Looking for data to start your new EDA (Exploratory Data Analysis) project? Or maybe just looking to automate a task that is stealing a lot of your precious time?
Extracting data from your email is a very good practice to collect data or to optimize everyday boring tasks.
In this post I will explain how I succeeded to help a human resources task, by using python, more specifically using a library called pywin32
.
To install the package, you should do it on windows, otherwise it will prompt an error. Make sure to have a virtual environment in your windows pc and apply the following command:
pip install pywin32
Start by creating an object variable, that will allow to access your email (in this case Outlook):
import win32com.client
outlook = win32com.client.Dispatch('outlook.application').GetNamespace("MAPI")
If you have several accounts, you can use the following function to choose your account:
#check how many outlook accounts there are
def get_email_accounts():
accounts = []
for account in outlook.Accounts:
accounts.append(account.DeliveryStore.DisplayName)
return accounts
To check all the main folders you can access using the object, use the following function:
#iterate to see main folders
def iterate_folder(iter = 50):
for i in range(iter):
try:
inbox = outlook.GetDefaultFolder(i)
print(i, inbox)
except:
pass
If you created extra main folders, the function above isn't able to detect them, however subfolders inside inbox, or inside any other pre defined folder, can be grabbed by using the following command:
folder = outlook.GetDefaultFolder(6).folders(<subfolder>)
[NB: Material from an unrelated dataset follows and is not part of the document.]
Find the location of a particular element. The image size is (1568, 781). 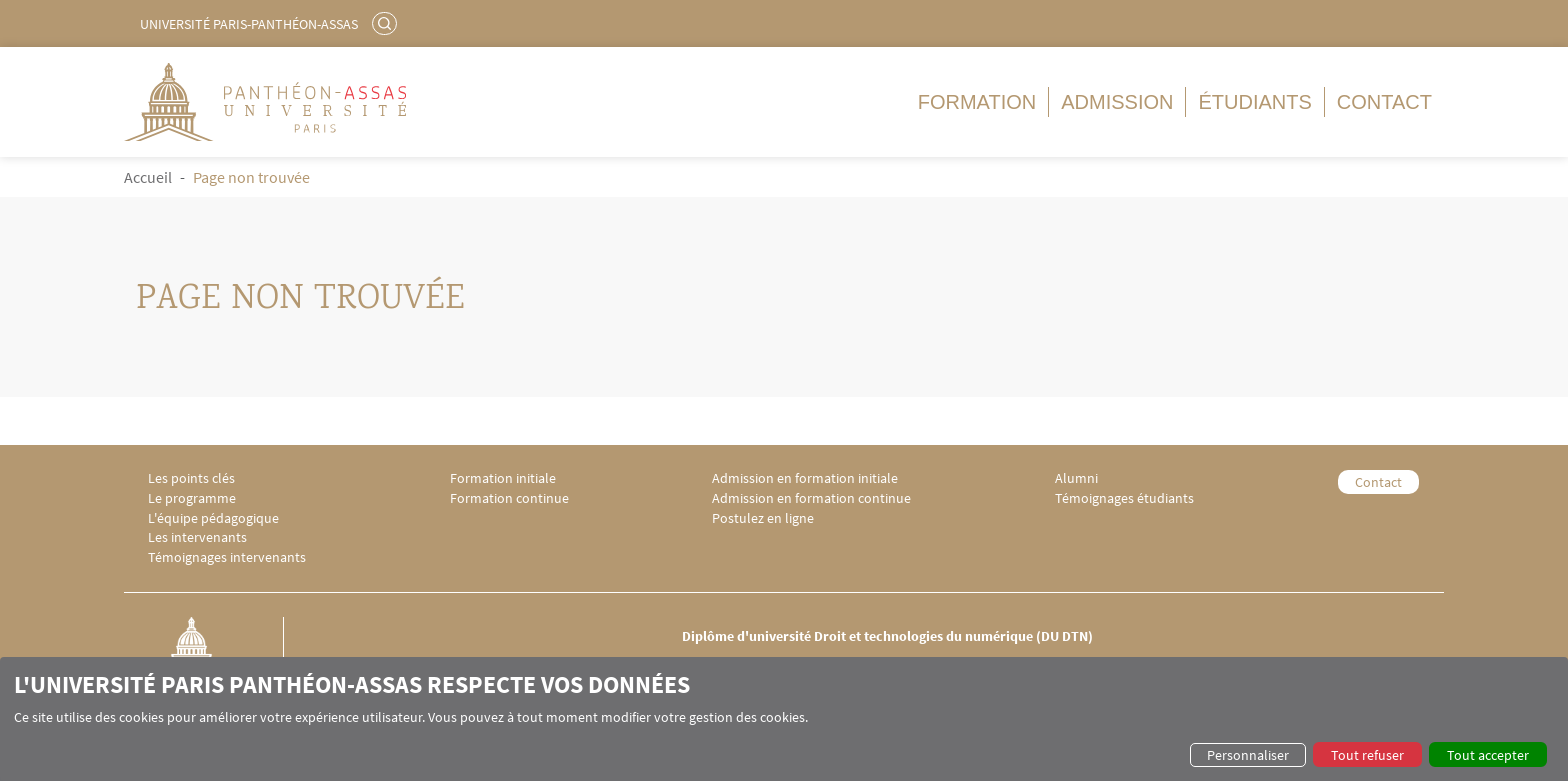 Étudiants is located at coordinates (1254, 102).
You might be wondering why I chose '6' in the command above. The number '6' is the default for inbox, then I just accessed a subfolder inside the inbox, the one having the files I wanted to extract.
To grab the messages inside the subfolder use the following commands:
#the last message
messages = folder.Items
message_last = messages.GetLast()
#the next message
message_previous = messages.GetPrevious()
I will explain ahead how to loop over all the messages inside the subfolder, first I will introduce the function below, which basically looks for .pdf files inside a specific message and saves them inside a list and a directory.
def get_attachs_from_message(message, output_dir, index, iter = 4):
attachments = message.Attachments #object that contains the attachments
attachments_pdf = [] #empty list
for i in range(1, iter):
try:
attach = attachments.Item(i) # object that contains a single attachment
if '.pdf' in attach.FileName: #checks for pdf files
attachments_pdf.append(attach.Filename)
attach.SaveASFile(os.path.join(output_dir, f"{index}_{attach.FileName}"))
except:
pass
return attachments_pdf
Finally to loop over all the messages in the subfolder:
list_of_lists = []
try:
for i in range(0, 100): # choose how many messages you want to parse
print(i)
index+=1
message = messages.GetPrevious()# gets previous email message
list_of_lists.append(get_attachs_from_message(
message,
output_dir,
index = f"0{str(index)}"))
except:
pass
To wrap up, the later two functions extract the pdf files from the subfolder and saves them into a directory. Afterwards I used PyPDF2
to extract important data from the saved pdfs and save it in a .csv file.
Hoping the scripts provided can be helpful for your own needs.
Email is definitely an amazing source of data! 😎